PELO MENOS ELES NÃO FORAM parar em outro navio de cruzeiro.
Ao saírem de Portugal, tinham aterrissado no meio do Atlântico, onde Reyna passara o dia inteiro no convés do Azores Queen afastando criancinhas da Atena Partenos – elas pareciam achar que a estátua era um toboágua.
Infelizmente, o salto seguinte levou Reyna para casa.
Eles surgiram a três metros do chão, flutuando sobre a área aberta de um restaurante que Reyna logo reconheceu. Ela e Nico caíram em cima de uma enorme gaiola, que se quebrou no ato, jogando-os – junto com três araras muito assustadas – em um amontoado de vasos de samambaias. Já o treinador Hedge caiu em um toldo que cobria um bar.
A Atena Partenos aterrissou de pé, com um sonoro BUM, esmagando uma mesa e jogando para o alto um guarda-sol verde-escuro, que foi parar em cima da estátua de Nice na mão de Atena. No final, parecia que a deusa da sabedoria segurava um drinque tropical.
— Aaah! — berrou o treinador Hedge.
O toldo se rasgou, fazendo-o cair atrás do bar. Foi um estardalhaço de garrafas e vidros se quebrando. Ele se recuperou bem: ressurgiu por trás do balcão com uma dúzia de miniguarda-chuvas no cabelo, pegou a pistola da máquina de refrigerante e serviu um copo para si mesmo.
— Gostei! — exclamou ele, jogando um pedaço de abacaxi na boca. — Mas será que da próxima vez podemos aterrissar logo no chão e não em pleno ar?
Nico saiu se arrastando do meio das samambaias e desabou na cadeira mais próxima, espantando uma arara azul que tentava pousar em sua cabeça. Depois da luta contra Licáon, tinha jogado fora sua jaqueta de aviador, toda rasgada.
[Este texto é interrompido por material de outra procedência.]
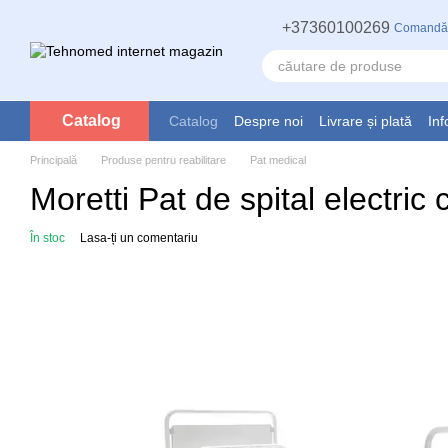
Mergi la conținutul principal
+37360100269
Comandă
Catalog
Catalog
Despre noi
Livrare și plată
Inf
Principală
Produse pentru reabilitare
Pat medical
Moretti Pat de spital electric
În stoc
Lasa-ți un comentariu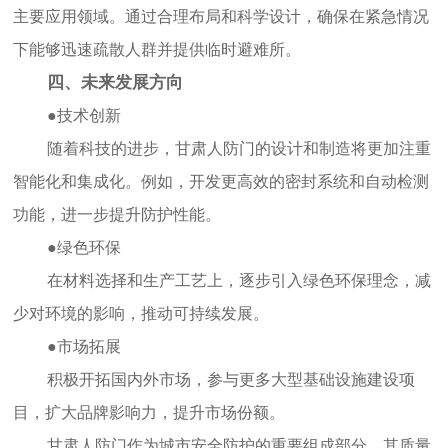
主要应用领域。通过合理布局和科学设计，确保在紧急情况
下能够迅速疏散人群并提供临时避难所。
四、未来发展方向
●技术创新
随着科技的进步，
甘肃
人防门的设计和制造将更加注重
智能化和集成化。例如，开发更高效的密封系统和自动检测
功能，进一步提升防护性能。
●绿色环保
在材料选择和生产工艺上，逐步引入绿色环保理念，减
少对环境的影响，推动可持续发展。
●市场拓展
积极开拓国内外市场，参与更多大型基础设施建设项
目，扩大品牌影响力，提升市场份额。
甘肃人防门作为城市安全防护的重要组成部分，其质量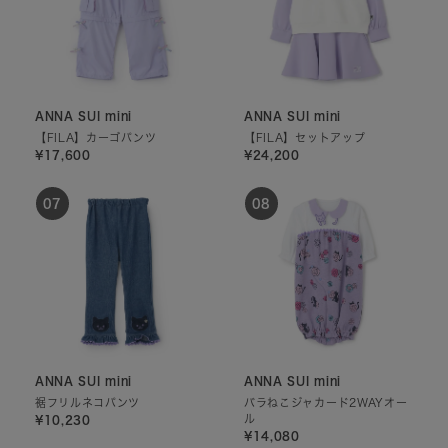
ANNA SUI mini
ANNA SUI mini
【FILA】カーゴパンツ
【FILA】セットアップ
¥17,600
¥24,200
ANNA SUI mini
ANNA SUI mini
裾フリルネコパンツ
バラねこジャカード2WAYオー
ル
¥10,230
¥14,080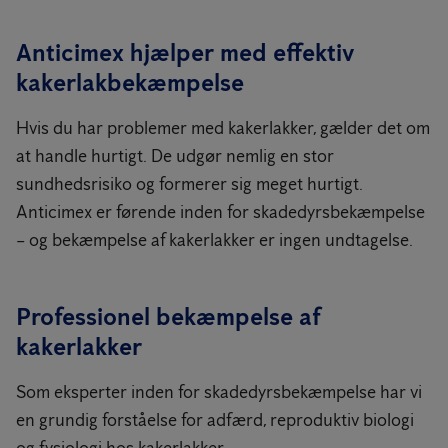
Anticimex hjælper med effektiv
kakerlakbekæmpelse
Hvis du har problemer med kakerlakker, gælder det om
at handle hurtigt. De udgør nemlig en stor
sundhedsrisiko og formerer sig meget hurtigt.
Anticimex er førende inden for skadedyrsbekæmpelse
– og bekæmpelse af kakerlakker er ingen undtagelse.
Professionel bekæmpelse af
kakerlakker
Som eksperter inden for skadedyrsbekæmpelse har vi
en grundig forståelse for adfærd, reproduktiv biologi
O estado da camiseta preta com estampa de caveira não era muito melhor. Reyna tinha costurado os cortes de Nico na altura dos bíceps, o que o fazia parecer um tanto assustador, uma espécie de Frankenstein, mas os ferimentos continuavam inchados e vermelhos. Ao contrário das mordidas, garras de lobisomem não transmitiam licantropia, mas Reyna sabia, por experiência própria, que demoravam a sarar e queimavam como ácido.
— Preciso dormir. — Nico olhou ao redor, confuso. — Estamos em segurança?
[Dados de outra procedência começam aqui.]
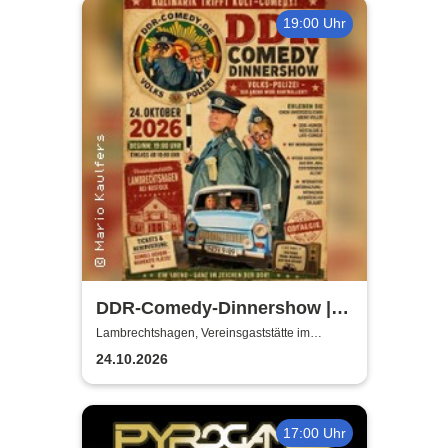
19:00 Uhr
DDR-Comedy-Dinnershow |
Kulinarik trifft Kult-Comedy
Lambrechtshagen, Vereinsgaststätte im
Gemeindezentrum Lambrechtshagen
24.10.2026
17:00 Uhr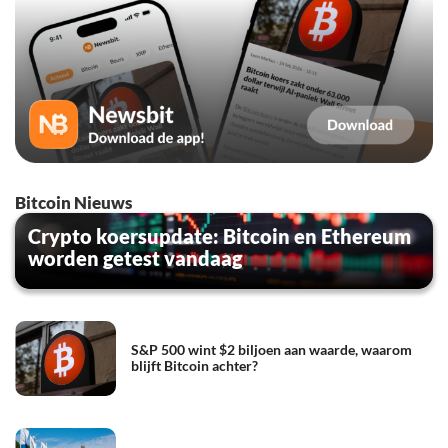
Bitcoin Nieuws
Crypto koersupdate: Bitcoin en Ethereum
worden getest vandaag
S&P 500 wint $2 biljoen aan waarde, waarom
blijft Bitcoin achter?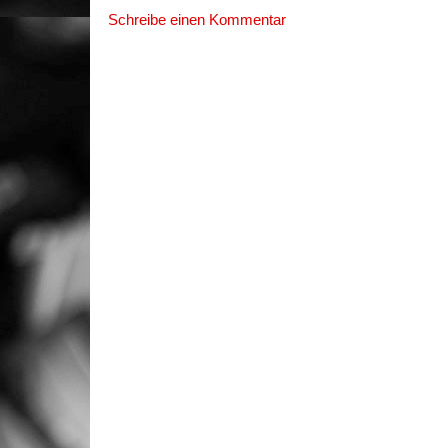
Schreibe einen Kommentar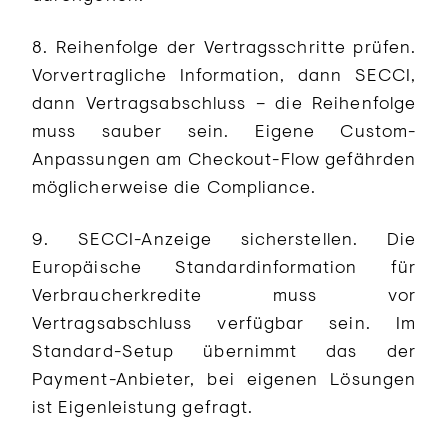
8. Reihenfolge der Vertragsschritte prüfen.
Vorvertragliche Information, dann SECCI,
dann Vertragsabschluss – die Reihenfolge
muss sauber sein. Eigene Custom-
Anpassungen am Checkout-Flow gefährden
möglicherweise die Compliance.
9. SECCI-Anzeige sicherstellen. Die
Europäische Standardinformation für
Verbraucherkredite muss vor
Vertragsabschluss verfügbar sein. Im
Standard-Setup übernimmt das der
Payment-Anbieter, bei eigenen Lösungen
ist Eigenleistung gefragt.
Reyna observou o pátio do restaurante. O lugar parecia deserto, embora ela não entendesse por quê. Àquela hora da noite, deveria estar lotado. O céu noturno emitia um brilho nublado cor de cerâmica, a mesma cor das paredes do prédio. As sacadas do segundo andar, em torno do pátio, estavam vazias, exceto por vasos de azaleias pendurados nas grades brancas de metal. Por trás de uma parede de portas de vidro, o interior do restaurante estava às escuras. O único som era o gorgolejar solitário da fonte e o ocasional grito de uma arara mal-humorada.
— Aqui é o Barrachina — disse Reyna.
— Viemos parar na China? — perguntou Hedge, abrindo um vidro de cerejas ao marasquino e começando a comer.
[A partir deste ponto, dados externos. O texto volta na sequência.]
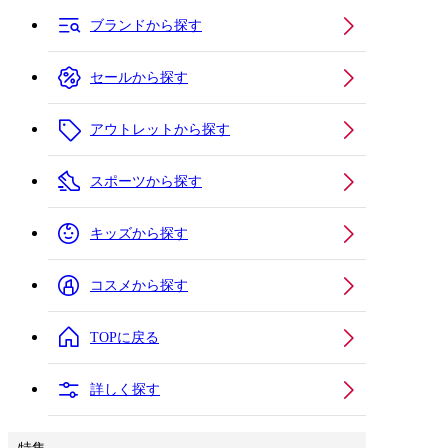
ブランドから探す
セールから探す
アウトレットから探す
スポーツから探す
キッズから探す
コスメから探す
TOPに戻る
詳しく探す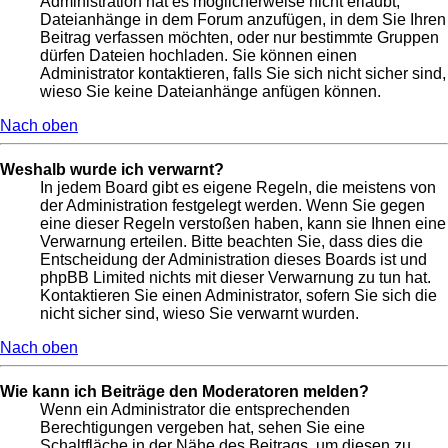
Administration hat es möglicherweise nicht erlaubt,
Dateianhänge in dem Forum anzufügen, in dem Sie Ihren
Beitrag verfassen möchten, oder nur bestimmte Gruppen
dürfen Dateien hochladen. Sie können einen
Administrator kontaktieren, falls Sie sich nicht sicher sind,
wieso Sie keine Dateianhänge anfügen können.
Nach oben
Weshalb wurde ich verwarnt?
In jedem Board gibt es eigene Regeln, die meistens von
der Administration festgelegt werden. Wenn Sie gegen
eine dieser Regeln verstoßen haben, kann sie Ihnen eine
Verwarnung erteilen. Bitte beachten Sie, dass dies die
Entscheidung der Administration dieses Boards ist und
phpBB Limited nichts mit dieser Verwarnung zu tun hat.
Kontaktieren Sie einen Administrator, sofern Sie sich die
nicht sicher sind, wieso Sie verwarnt wurden.
Nach oben
Wie kann ich Beiträge den Moderatoren melden?
Wenn ein Administrator die entsprechenden
Berechtigungen vergeben hat, sehen Sie eine
Schaltfläche in der Nähe des Beitrags, um diesen zu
— Barrachina. É um restaurante famoso — explicou Reyna. — Fica bem no meio de Viejo San Juan. Acho que foi aqui que inventaram a piña colada, na década de sessenta.
Nico se levantou da cadeira, deitou-se encolhido no chão e já começou a roncar.
O treinador Hedge soltou um arroto.
— Bem, parece que vamos ficar aqui por um tempo. Se eles não inventaram nenhum drinque novo desde os anos sessenta, estão atrasados. Vou começar agora mesmo!
Enquanto Hedge remexia nos utensílios atrás do balcão do bar, Reyna chamou Aurum e Argentum com um assovio. Os cães pareciam desgastados devido à luta contra os lobisomens, mas Reyna os deixou de vigia. Verificou a entrada que dava para a rua. Os portões decorativos de ferro estavam trancados. Uma placa em espanhol e inglês avisava que o restaurante tinha sido reservado para uma festa particular. Aquilo parecia estranho, já que o local estava deserto. No canto da placa estavam gravadas as iniciais HDVM. Isso incomodou Reyna, embora ela não conseguisse identificar o motivo.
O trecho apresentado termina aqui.